En este centro también se llevarán a cabo pruebas de medición de gases, de suspensión e incluso del ruido. Las inspecciones durarán aproximadamente 20 minutos, para no afectar el trabajo de los transportistas. Si una unidad de transporte no pasa alguna prueba, ésta tendrá 30 días para afinar el problema y presentarse nuevamente a la inspección.
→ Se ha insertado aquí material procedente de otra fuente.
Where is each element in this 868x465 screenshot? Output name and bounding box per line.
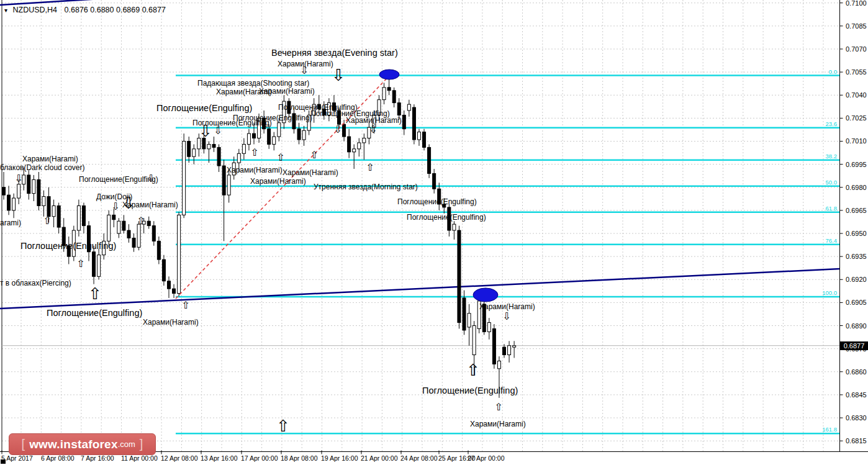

Una segunda falla pudiera significar el retiro definitivo de la unidad de transporte.
El centro estará ubicado detrás de las instalaciones del Irtramma, que se encuentra en las inmediaciones del Mercado Roberto Huembes.
EDUCACIÓN VIAL
A partir de junio próximo se iniciará una intensa campaña de educación vial por radio, prensa escrita y televisión. A diferencia de las anteriores, se pretende cambiar la mala actitud que impera en la ciudadanía ante los buses y taxis, abordando aspectos como permitir el paso a los buses cuando salen de una bahía, hasta en donde ubicarse cuando se le hace parada a un taxi.